> _WORK REQUIRED_
Would you please output all the records exactly as given? Pictures should not appear in the copy.

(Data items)
-*-

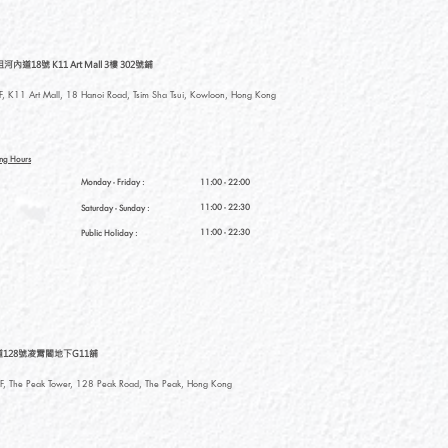
道18號 K11 Art Mall 3樓 302號鋪
, K11 Art Mall, 18 Hanoi Road, Tsim Sha Tsui, Kowloon, Hong Kong
ng Hours
Monday - Friday :
11:00 - 22:00
11:00 - 22:30
Saturday
- Sunday :
11:00 - 22:30
Public Holiday :
128號凌霄閣地下G11舖
, The Peak Tower, 128 Peak Road, The Peak, Hong Kong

-*-

> _ANSWER BOX_
道18號 K11 Art Mall 3樓 302號鋪
, K11 Art Mall, 18 Hanoi Road, Tsim Sha Tsui, Kowloon, Hong Kong
ng Hours
Monday - Friday :
11:00 - 22:00
11:00 - 22:30
Saturday
- Sunday :
11:00 - 22:30
Public Holiday :
128號凌霄閣地下G11舖
, The Peak Tower, 128 Peak Road, The Peak, Hong Kong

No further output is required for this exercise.